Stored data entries

________

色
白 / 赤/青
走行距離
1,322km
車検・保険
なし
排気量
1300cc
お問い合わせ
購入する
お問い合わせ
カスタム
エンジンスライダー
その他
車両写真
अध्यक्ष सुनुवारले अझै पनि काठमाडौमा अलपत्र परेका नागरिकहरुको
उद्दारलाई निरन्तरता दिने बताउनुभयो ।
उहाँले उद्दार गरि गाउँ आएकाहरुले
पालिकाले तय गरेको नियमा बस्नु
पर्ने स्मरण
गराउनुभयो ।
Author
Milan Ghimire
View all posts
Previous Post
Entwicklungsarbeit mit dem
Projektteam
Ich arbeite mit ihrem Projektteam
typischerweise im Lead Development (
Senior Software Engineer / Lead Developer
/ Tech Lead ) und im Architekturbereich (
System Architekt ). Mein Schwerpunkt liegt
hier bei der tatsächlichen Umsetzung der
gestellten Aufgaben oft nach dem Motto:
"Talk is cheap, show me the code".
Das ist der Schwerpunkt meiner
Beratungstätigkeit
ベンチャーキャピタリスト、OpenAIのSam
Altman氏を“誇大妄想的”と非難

________

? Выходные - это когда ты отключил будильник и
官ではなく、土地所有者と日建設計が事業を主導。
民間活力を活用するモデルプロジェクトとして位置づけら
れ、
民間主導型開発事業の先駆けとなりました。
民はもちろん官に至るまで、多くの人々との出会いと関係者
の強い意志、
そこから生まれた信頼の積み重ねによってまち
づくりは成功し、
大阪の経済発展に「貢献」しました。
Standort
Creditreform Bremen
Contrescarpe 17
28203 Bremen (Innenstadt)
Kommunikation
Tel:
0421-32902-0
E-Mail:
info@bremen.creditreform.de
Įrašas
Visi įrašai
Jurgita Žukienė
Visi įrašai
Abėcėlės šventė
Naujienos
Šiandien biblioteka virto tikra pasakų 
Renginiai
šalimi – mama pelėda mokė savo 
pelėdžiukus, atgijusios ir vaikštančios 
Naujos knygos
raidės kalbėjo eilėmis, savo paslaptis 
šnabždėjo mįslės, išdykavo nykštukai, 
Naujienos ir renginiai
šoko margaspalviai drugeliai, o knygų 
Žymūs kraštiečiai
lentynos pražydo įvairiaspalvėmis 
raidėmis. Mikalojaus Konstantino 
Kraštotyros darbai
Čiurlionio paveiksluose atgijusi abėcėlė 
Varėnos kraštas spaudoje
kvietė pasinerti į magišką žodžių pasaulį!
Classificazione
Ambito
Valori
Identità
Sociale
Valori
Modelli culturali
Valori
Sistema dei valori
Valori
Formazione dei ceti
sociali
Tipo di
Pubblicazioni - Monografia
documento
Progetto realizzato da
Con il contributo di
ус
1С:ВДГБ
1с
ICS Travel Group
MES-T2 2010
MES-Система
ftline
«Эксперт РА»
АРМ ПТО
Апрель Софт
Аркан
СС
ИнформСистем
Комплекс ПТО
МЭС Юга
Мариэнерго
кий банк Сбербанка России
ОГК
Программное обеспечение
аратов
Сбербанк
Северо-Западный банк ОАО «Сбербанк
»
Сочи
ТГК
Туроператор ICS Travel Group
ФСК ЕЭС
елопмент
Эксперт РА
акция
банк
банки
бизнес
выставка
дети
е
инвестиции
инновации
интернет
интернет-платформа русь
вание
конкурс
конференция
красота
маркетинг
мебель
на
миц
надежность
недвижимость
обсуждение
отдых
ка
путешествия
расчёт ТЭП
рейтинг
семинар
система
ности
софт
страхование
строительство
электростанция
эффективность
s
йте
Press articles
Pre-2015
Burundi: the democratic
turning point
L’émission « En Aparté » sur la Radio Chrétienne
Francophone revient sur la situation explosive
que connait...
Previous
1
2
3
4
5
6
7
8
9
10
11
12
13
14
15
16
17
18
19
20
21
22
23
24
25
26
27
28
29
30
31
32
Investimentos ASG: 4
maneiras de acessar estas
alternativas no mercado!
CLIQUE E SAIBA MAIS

________

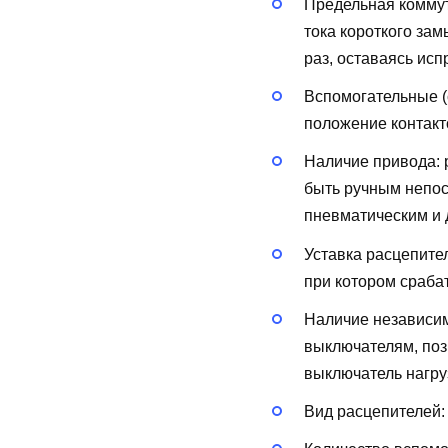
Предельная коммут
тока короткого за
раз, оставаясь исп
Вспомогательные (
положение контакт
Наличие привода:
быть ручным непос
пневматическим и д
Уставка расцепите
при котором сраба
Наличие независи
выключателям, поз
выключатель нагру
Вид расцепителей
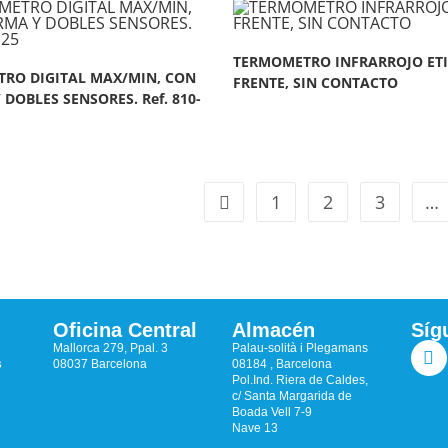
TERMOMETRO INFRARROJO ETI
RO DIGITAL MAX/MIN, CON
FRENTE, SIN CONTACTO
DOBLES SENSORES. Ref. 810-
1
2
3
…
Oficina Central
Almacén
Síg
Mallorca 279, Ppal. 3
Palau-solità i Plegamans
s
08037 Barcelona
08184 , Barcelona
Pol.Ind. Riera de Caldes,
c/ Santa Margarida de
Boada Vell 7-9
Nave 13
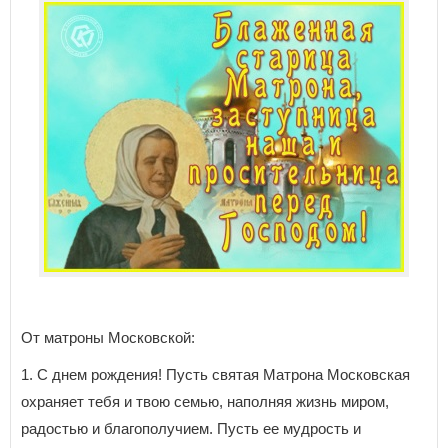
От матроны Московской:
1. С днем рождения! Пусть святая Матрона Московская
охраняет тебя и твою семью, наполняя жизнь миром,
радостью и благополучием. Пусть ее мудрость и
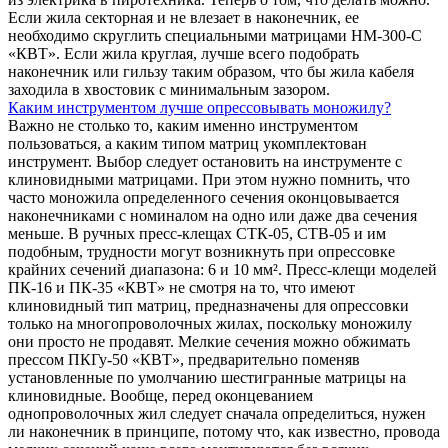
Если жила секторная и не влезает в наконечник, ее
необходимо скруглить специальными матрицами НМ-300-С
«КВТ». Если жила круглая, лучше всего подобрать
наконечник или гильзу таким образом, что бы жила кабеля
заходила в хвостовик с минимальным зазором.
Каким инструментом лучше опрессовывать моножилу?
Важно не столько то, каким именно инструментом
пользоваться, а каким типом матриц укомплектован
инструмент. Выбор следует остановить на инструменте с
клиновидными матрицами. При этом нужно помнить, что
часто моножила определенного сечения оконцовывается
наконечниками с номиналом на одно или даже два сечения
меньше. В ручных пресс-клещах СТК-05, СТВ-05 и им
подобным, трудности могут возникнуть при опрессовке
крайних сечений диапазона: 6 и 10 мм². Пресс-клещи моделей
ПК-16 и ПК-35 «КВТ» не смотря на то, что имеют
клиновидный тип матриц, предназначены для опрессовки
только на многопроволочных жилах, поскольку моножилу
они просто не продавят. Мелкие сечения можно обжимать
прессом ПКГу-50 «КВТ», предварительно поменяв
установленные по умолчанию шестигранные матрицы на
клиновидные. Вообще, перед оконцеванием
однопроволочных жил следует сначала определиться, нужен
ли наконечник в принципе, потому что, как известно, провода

________

[Problem to work on] Search the records for the string "сечения" and report each line that has it.

[Expected answer]
часто моножила определенного сечения оконцовывается
наконечниками с номиналом на одно или даже два сечения
они просто не продавят. Мелкие сечения можно обжимать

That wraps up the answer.